Where to Find Medicated Oils in Modern Hong Kong

Wet Markets and Sundry Shops

The most traditional purchasing experience remains in Hong Kong’s covered wet markets and the ground-floor sundry shops (雜貨店) that cluster around them. Here, bottles of Wood Lock Oil and tins of medicated balm sit alongside incense sticks, dried mushrooms, and preserved plums. Prices are lower than in chain pharmacies, and the shop owner may advise on usage in fluent Cantonese — a service not available at the self-checkout.

Watson’s, Mannings and the Modern Pharmacy

Both of Hong Kong’s dominant pharmacy chains — Watson’s and Mannings — stock major medicated oil brands as mainstream retail products, not specialist items. They sit on dedicated shelves alongside paracetamol and muscle patches, reflecting the normalised, everyday status of these remedies in Hong Kong consumer culture. The packaging is unchanged; the context is simply more air-conditioned.

The Tourist Souvenir Angle

White Flower Oil and Wood Lock Oil have become recognisable souvenirs for visitors to Hong Kong and the Greater Bay Area. Their compact size, strong branding, and cultural specificity make them ideal gifts — particularly for overseas Chinese communities in Southeast Asia, North America, and Europe, where these products carry significant nostalgia value.
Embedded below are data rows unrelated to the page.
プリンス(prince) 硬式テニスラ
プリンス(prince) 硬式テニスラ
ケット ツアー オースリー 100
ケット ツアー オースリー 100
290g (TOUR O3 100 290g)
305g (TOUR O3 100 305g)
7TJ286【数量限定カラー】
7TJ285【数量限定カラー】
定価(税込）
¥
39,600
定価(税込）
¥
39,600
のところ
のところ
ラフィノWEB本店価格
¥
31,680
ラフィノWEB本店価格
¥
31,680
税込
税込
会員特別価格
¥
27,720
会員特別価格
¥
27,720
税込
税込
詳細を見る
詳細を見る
Specialty gift shops in areas like Mong Kok and Stanley Market often position them alongside egg rolls and jade figurines.

Cross-Generational Usage: “Grandma Medicine” and Its Resilience

Ask a Hong Kong resident in their sixties or seventies what is always in their bag, and a small bottle of White Flower Oil will almost certainly appear. Ask someone in their twenties or thirties and the answer is likely to involve a pain-relief patch or an ibuprofen gel — if they carry anything at all.
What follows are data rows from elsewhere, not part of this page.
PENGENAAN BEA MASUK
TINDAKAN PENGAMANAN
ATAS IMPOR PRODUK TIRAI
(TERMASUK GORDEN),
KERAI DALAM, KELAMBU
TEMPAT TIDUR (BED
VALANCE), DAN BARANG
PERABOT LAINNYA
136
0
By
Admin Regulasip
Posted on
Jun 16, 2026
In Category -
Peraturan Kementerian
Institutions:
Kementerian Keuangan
The generational divide is real. Younger Hongkongers often describe medicated oils affectionately but with distance: a’poh medicine (阿婆藥 — “grandma medicine”), something associated with the smell of an older relative’s living room rather than a personal health choice. There is no hostility, but there is a clear shift toward pharmaceutical alternatives and imported topical treatments.

And yet the oils persist. When motion sickness strikes on a minibus winding up a hillside road, when a muscle cramps during a morning hike on the Dragon’s Back trail, when the office air conditioning produces its inevitable stiff neck — the small bottle appears. Medicated oil in Hong Kong is not a wellness trend or a conscious lifestyle choice. It is simply what you reach for. That quiet ubiquity, passed from grandmother to mother to reluctant grandchild, is the tradition’s most durable quality.